Duygu düzenleme becerileri çocuğun içinde bulunduğu duygu durumunun çocuğu rahatsız ettiği ya da onun sosyal çevreye uyumunu güçleştiren problem durumlarda ihtiyaç duyulan becerilerdir. Bu becerilerin gelişiminde daha önce de ifade edildiği üzere aile, kültür ve içinde bulunulan kişilerarası bağlam gibi dışsal unsurlar kadar, bilişsel süreçlerin de etkisi olduğu bilinmektedir. Ayrıca bilişsel stil ve duygu düzenleme becerisinin bireyin kendini denetlemesiyle ilgili olduğu görülmektedir. Bunlardan hareketle, bilişsel stil ile duygu düzenleme becerileri arasında bir ilişki olabileceği düşünülmüş, ancak alanyazında böyle bir ilişkinin olup olmadığını inceleyen bir araştırmaya rastlanamamıştır. Bu nedenle mevcut araştırmanın bilişsel stil ile duygu düzenleme becerileri arasında ilişki olup olmadığının incelenmesi bakımından alanyazına katkı sağlayacağı düşünülmektedir.

Ayrıca ile ilgili araştırmalarda bilişsel stilin yukarıda da ifade edildiği üzere ağırlıklı olarak içtepisellik ve düşünsellik boyutları kapsamında ele alındığı, dört boyutu birden ele alan az sayıda araştırma olduğu görülmüştür (Ceylan, 2008; Durak Demirhan, 2012; Kaya Bağdaş, 2018). Mevcut araştırmada ise bu iki boyuta ek olarak, hızlı doğrucu ve yavaş yanlışçı boyutları da inceleme kapsamına alınmıştır.

Araştırmanın bilişsel stili dört farklı boyutu ile incelenmesi bakımından da ilgili alanyazına katkı sağlayacağı düşünülmektedir.

Araştırmada çocukların bilişsel stilleri ile duygu düzenleme becerileri arasında ilişkinin incelenmesi amaçlanmıştır. Bu amaç doğrultusunda aşağıdaki sorulara yanıt aranmıştır:

1. Çocukların bilişsel stilleri nasıldır?
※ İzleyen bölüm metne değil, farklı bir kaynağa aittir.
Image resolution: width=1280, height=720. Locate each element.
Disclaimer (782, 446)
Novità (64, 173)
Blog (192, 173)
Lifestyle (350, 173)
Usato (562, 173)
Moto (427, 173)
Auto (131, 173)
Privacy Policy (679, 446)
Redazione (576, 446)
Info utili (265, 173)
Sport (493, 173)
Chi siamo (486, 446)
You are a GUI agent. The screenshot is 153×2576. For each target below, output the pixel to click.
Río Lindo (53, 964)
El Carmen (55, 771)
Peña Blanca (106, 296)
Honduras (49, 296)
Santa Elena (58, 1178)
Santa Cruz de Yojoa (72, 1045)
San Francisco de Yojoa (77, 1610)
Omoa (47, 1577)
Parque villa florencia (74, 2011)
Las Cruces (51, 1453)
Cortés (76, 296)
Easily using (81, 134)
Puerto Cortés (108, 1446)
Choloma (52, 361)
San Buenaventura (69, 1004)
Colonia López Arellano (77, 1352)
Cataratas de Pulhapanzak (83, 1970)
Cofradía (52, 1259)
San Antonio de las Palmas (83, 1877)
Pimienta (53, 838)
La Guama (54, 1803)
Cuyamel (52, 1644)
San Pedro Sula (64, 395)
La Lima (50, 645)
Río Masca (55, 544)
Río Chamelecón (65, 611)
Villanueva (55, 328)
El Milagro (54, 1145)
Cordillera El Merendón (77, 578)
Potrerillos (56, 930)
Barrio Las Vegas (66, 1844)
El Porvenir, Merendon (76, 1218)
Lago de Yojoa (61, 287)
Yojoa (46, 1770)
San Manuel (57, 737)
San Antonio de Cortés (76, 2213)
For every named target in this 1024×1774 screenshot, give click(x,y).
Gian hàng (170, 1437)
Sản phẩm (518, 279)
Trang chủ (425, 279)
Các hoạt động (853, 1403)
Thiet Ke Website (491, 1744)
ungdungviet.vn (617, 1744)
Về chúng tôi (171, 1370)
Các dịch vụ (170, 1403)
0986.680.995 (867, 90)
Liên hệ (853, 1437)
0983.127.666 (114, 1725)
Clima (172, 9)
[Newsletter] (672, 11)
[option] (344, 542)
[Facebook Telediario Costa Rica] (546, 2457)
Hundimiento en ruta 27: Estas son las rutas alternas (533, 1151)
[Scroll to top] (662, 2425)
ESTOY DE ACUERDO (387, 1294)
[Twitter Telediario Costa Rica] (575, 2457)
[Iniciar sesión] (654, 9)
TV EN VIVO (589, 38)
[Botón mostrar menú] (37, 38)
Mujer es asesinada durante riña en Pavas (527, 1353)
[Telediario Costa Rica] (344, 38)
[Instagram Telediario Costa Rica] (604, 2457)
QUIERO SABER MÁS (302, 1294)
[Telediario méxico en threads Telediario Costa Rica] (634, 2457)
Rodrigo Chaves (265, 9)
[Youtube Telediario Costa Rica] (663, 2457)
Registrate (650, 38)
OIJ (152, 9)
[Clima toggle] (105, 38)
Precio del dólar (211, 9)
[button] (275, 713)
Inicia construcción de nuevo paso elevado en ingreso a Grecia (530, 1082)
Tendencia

2. Çocukların duygu düzenleme beceri düzeyleri nasıldır?

3. Çocukların bilişsel stilleri ile duygu düzenleme becerileri arasında anlamlı bir ilişki var mıdır?

Yöntem

Okul öncesi eğitim kurumlarına devam eden 48-72 aylık çocukların bilişsel stilleri ile duygu düzenleme becerileri arasındaki ilişkinin incelendiği araştırmada ilişkisel tarama modeli kullanılmıştır. İlişkisel tarama modeli iki ve daha çok sayıdaki değişken arasındaki birlikte değişim derecesini belirlemeyi amaçlayan çalışmalarda kullanılır (Karasar, 2012).

Çalışma Grubu

Araştırmanın çalışma grubunu 2018–2019 eğitim öğretim yılında Ankara ili merkez ilçelerinden Keçiören ilçesinde bulunan resmi okul öncesi eğitim kurumları arasından rastgele seçilen 2 bağımsız anaokulu ve 2 ilkokula bağlı anasınıfı olmak üzere toplam 4 okulda eğitim gören 413 çocuk oluşturmaktadır. Örneklem, uygun örnekleme yöntemi kullanılarak belirlenmiştir. Keçiören ilçesinde bulunan okulların seçilmesinin temel sebebi örnekleme ulaşılabilirliğin kolay olmasıdır. Çalışma grubunda yer alan toplam 413 çocuğun %46,2’sini bağımsız anaokullarında, %52,8’nin ilkokula bağlı anasınıflarında öğrenim gören çocuklar oluşturmaktadır. Araştırmaya katılan çocukların %47’si kız ve %53’ü erkektir. Çocukların %28,8’i 48-60 aylık, %71,2’si ise 60- 72 aylıktır.

(6)

Veri Toplama Araçları

Araştırmada verilerin toplanması amacıyla, “Kansas Okul öncesi Dönemdeki Çocuklar İçin Düşünsellik-İçtepisellik Ölçeği A Formu” ve “Duygu Düzenleme Ölçeği” kullanılmıştır.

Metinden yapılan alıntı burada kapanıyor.